Pakistan's Supreme Court has ruled there is insufficient evidence to force Prime Minister Nawaz Sharif's removal from office over corruption allegations levelled by the opposition, but has ordered further investigations.
A verdict to dismiss Mr Sharif would have left his party in power but would have brought turmoil at a time when Pakistan is experiencing modest growth and improved security, and the civilian government and powerful military have appeared to come to uneasy terms.
Two of five judges on the court bench recommended Mr Sharif should step down, saying he was dishonest "to the nation as well as to the Parliament", but they were outvoted.
Presenting its 549-page judgment amid tight security in the capital Islamabad, the court ordered a joint investigation team be formed to look into allegations around three of Mr Sharif's four children using offshore companies to buy properties in London.
The team has two months to complete its inquiry, after which a special bench will decide what action to take, the court said in a ruling that opens with the epigraph from Mario Puzo's novel The Godfather: "Behind every great fortune there is a crime".
Pakistan's stock market jumped after the court's decision with the benchmark index closing up 2.39 per cent.
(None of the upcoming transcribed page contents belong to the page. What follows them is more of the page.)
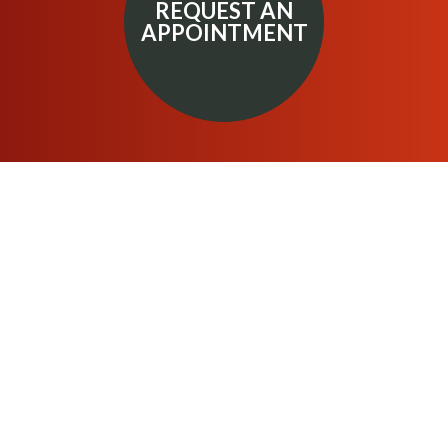
REQUEST AN
APPOINTMENT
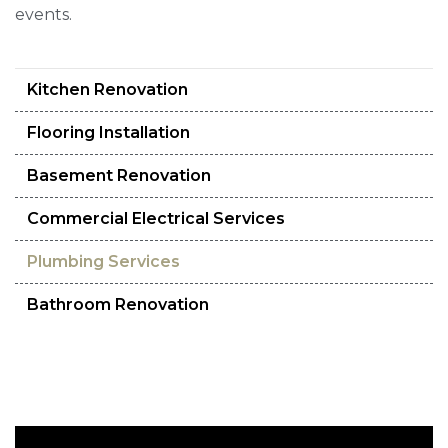
events.
Kitchen Renovation
Flooring Installation
Basement Renovation
Commercial Electrical Services
Plumbing Services
Bathroom Renovation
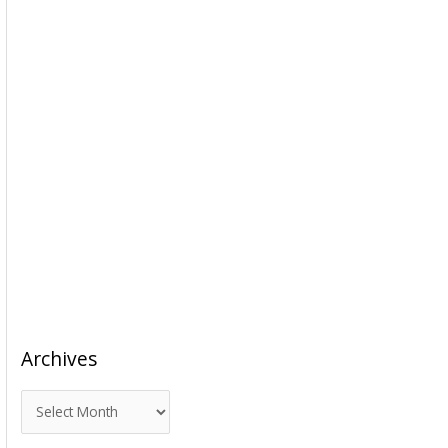
Archives
A
r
Mr Sharif is seen as pro-business.
Analysts and opposition politicians said the ruling was a blow to Mr Sharif's credibility and the inquiry's findings could yet weaken the Prime Minister as he heads into a general election, due by May 2018.
But for now, Mr Sharif and his ruling Pakistan Muslim League-Nawaz, are celebrating.
Mr Sharif's daughter and his presumptive political heir, Maryam Nawaz Sharif, posted a photo on Twitter of the family welcoming the court's decision.
"We are ready for all kinds of investigation," Defence Minister Khawaja Asif told reporters outside the court.
The Supreme Court agreed last year to investigate the Sharif family's offshore wealth after opposition leader Imran Khan threatened protests after the leaking of the Panama Papers.
"The Prime Minister should immediately resign at least for the 60 days until JIT completes its work," Mr Khan told reporters, referring to the joint investigation team.
The opposition accuses Mr Sharif of failing to explain the source of offshore money and of lying to Parliament.
Mr Sharif, one of Pakistan's richest men, told Parliament last year that his family wealth was acquired legally in the decades before he entered politics.
The president of the Supreme Court Bar Association said the ruling showed that none of the judges had accepted the truthfulness of Mr Sharif's speech to Parliament.
Farogh Naseem, a Supreme Court lawyer and sitting senator, said Mr Sharif could breathe easy, for now.
"There is no clean chit for the Prime Minister, but for the time being he has been saved from being disqualified."